• [EXERCISE] Retype the entries exactly; omit all pictures.

• [RECORDS FOR THIS EXERCISE]

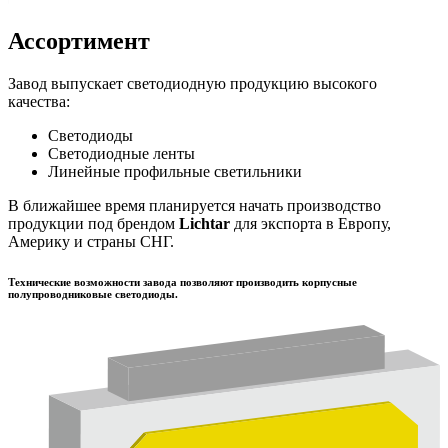
Ассортимент
Завод выпускает светодиодную продукцию высокого
качества:
Светодиоды
Светодиодные ленты
Линейные профильные светильники
В ближайшее время планируется начать производство
продукции под брендом
Lichtar
для экспорта в Европу,
Америку и страны СНГ.
Технические возможности завода позволяют производить корпусные
полупроводниковые светодиоды.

• [SOLUTION TO THIS PROBLEM]
Ассортимент
Завод выпускает светодиодную продукцию высокого
качества:
Светодиоды
Светодиодные ленты
Линейные профильные светильники
В ближайшее время планируется начать производство
продукции под брендом
Lichtar
для экспорта в Европу,
Америку и страны СНГ.
Технические возможности завода позволяют производить корпусные
полупроводниковые светодиоды.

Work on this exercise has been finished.